Pilot Decision Making
Good decision making involves several mental qualities and skills from a pilot. These are: personal attitudes which are dangerous to safe flight, recognizing and handling stress, risk assessment skills, recognizing and willing to change your behavior and the ability to evaluate these skills.
To most pilots or people these skills do not come naturally, at least not all of them. With some study and learning we become better and even master them to our advantage and become a better and safer pilot. We can learn to recognize the negative traits in our character and turn them around positively by self reflection or with help of a mental coach.
Aviation safety and cockpit crew communication all benefit from this and even general aviation pilots can learn to handle these hazardous attitudes to their advantage.
Basically there are five different human attitudes which can and will affect how a pilot makes a decision. Understanding how they apply to your flying is important. These attitudes are:
- Anti-Authority: "Don't tell me!" - When people have this attitude they may resent having someone tell them what to do or they think of rules and regs as silly or unneeded.
- Impulsive: "Do something quickly!" - This is what people do when they feel the need to do something, anything and now. Usually they do the first thing that pops up in them.
- Invulnerability: "It won't happen to me!" - Accidents happen only to other people. Thinking this may lead to taking more unnecessary risks.
- Macho: "I can do it!" - These guys we all know. Trying to prove that they are better than anyone else and taking more risks. Both sexes are susceptible to this attitude.
- Resignation: "What's the use?" - These people think that they do not make a great deal of difference in what happens to them. When things are going well they think: "Good luck". And when things are not so well, they seem to think that someone is out to get them.
Most people have a mix of these attitudes with them since the day they were born and some attitudes are more prominent than others. It makes them to what they are, interesting!
For pilots it may seem that one or two of these attitudes is helpful but its the combination of all of these that will create a mentally balanced person able to handle all possible situations they might encounter during their flight career.

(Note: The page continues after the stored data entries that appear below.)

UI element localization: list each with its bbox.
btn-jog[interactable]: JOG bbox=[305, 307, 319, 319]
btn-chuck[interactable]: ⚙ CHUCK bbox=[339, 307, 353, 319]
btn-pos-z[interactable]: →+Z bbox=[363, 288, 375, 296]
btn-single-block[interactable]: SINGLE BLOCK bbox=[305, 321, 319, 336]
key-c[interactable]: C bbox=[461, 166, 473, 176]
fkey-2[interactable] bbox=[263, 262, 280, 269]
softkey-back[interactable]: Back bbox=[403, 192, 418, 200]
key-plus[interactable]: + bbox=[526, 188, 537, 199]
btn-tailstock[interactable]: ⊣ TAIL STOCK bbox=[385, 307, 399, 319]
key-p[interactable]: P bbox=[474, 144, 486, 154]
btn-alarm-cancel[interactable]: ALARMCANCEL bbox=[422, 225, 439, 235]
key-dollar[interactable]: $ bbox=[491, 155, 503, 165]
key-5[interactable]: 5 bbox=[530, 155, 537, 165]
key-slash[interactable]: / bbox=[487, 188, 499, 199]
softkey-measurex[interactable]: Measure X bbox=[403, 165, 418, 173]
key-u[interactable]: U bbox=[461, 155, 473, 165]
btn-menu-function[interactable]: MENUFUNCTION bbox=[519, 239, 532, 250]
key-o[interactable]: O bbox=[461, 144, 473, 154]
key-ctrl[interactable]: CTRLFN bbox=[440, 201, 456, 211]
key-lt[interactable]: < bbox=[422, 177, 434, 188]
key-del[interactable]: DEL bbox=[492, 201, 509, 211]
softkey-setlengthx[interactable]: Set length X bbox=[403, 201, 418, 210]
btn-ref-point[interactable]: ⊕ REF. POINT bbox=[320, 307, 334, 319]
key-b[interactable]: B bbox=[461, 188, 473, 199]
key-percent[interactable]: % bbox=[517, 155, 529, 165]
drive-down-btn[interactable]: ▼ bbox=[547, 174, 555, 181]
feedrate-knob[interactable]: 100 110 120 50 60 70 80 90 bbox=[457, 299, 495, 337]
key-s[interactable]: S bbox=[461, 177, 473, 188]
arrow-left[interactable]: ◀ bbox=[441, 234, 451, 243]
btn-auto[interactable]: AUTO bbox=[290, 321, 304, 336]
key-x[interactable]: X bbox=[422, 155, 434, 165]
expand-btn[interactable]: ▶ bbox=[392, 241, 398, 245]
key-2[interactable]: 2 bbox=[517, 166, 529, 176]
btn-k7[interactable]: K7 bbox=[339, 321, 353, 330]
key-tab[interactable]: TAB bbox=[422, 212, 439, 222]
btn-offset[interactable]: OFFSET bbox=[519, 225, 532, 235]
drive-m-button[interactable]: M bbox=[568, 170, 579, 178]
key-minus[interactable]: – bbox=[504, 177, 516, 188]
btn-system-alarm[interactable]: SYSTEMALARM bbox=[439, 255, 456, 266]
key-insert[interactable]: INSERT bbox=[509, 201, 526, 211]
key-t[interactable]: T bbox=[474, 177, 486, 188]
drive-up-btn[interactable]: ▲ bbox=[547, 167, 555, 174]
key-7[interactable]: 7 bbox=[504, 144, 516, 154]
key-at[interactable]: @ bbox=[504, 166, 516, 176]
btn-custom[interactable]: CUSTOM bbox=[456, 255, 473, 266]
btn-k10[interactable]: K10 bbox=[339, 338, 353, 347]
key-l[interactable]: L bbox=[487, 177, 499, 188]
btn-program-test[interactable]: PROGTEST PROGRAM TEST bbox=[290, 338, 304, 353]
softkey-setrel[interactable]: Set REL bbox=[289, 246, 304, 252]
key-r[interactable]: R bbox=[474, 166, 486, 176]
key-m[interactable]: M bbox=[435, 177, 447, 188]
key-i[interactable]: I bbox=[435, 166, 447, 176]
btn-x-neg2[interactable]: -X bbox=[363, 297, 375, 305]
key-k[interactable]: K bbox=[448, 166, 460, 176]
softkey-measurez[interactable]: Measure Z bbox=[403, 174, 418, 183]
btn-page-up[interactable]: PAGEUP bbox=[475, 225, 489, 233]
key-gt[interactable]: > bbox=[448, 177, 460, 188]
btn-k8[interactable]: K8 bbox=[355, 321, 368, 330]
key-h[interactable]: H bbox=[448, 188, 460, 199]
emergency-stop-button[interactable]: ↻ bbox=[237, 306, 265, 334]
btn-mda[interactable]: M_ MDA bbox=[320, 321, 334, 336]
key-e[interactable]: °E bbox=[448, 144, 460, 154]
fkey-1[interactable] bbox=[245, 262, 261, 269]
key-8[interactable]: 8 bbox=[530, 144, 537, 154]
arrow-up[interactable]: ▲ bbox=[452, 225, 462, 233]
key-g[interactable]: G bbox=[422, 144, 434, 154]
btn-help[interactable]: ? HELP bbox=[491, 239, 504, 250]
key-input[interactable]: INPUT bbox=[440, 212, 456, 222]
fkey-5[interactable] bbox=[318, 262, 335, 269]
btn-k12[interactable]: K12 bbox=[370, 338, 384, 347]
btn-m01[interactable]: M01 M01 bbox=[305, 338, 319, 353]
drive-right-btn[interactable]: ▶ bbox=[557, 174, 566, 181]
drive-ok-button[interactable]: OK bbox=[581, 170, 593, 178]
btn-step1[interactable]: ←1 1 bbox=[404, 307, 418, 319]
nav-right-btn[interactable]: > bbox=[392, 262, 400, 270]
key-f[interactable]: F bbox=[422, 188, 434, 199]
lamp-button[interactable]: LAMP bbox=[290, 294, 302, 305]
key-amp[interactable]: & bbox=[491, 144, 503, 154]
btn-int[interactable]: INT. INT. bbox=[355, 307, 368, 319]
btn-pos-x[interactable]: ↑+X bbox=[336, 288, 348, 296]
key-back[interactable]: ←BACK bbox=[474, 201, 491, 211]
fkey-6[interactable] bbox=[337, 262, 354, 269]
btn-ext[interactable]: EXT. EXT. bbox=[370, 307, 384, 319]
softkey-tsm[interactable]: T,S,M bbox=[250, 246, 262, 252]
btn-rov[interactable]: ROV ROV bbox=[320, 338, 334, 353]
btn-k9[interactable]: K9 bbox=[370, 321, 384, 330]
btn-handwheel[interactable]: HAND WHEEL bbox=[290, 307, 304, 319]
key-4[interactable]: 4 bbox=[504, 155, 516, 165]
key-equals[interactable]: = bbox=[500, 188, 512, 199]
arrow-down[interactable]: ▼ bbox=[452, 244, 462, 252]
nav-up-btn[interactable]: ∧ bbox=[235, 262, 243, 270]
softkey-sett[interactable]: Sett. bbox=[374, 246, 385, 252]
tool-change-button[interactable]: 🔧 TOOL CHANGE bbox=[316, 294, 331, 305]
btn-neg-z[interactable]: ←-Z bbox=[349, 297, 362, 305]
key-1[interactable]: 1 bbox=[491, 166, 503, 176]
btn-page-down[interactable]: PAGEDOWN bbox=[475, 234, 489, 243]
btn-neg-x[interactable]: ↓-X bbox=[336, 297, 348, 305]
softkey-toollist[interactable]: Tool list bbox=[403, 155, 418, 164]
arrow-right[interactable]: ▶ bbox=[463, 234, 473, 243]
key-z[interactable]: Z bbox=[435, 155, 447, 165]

Antidotes for Hazardous Attitudes
It is obvious that any one of these above attitudes can be dangerous to a pilot. Antidotes have been developed to become aware and to counteract the hazardous attitude.
Below we have a list which shows the attitude and antidote for it:
|Anti-authority: Don't tell me!||Follow the rules, they are usually right. Do not let your independence bend the rules to get your way, as it will backfire.|
|Impulsive: Do something quickly!||Not so fast, think first. Most situations in the cockpit do not require 1 second snap decisions and the pilot has time to evaluate and choose an action.|
|Invulnerability: It won't happen to me!||It could happen to me. Because you never had an engine fail or weather turn bad it does not mean it will never happen to you.|
|Macho: I can do it!||Taking changes is foolish. Although a certain amount of confidence is required for flying and you are feeling more capable when your skills improve, its important to keep a realistic view.|
|Resignation: What's the use?||I'm not helpless, I can make a difference. Sometimes outside pressures will push you to leave the final go no-go decision to an external factor in stead of keeping to a safety mindset and decide for yourself if a flight is safe.|
It is doubtful that anyone could fly an airplane without a balance of these attitudes. The perfect pilot (if there is such a pilot) has a mix of equally balanced characteristics. But as no one is perfect some of these characteristics will be stronger than others in a person.
To prevent one of these attitudes becoming too dominant or stronger than others, you need to remember the antidotes for each of them. And I mean by heart! So that they are immediately available to you when you need them.
Although you need to bear in mind that recognizing your own character attitudes or peculiarities can be difficult at times, it helps when someone explains your actions as they saw them. Or at least spend some time on self reflection, rethink what you did and why.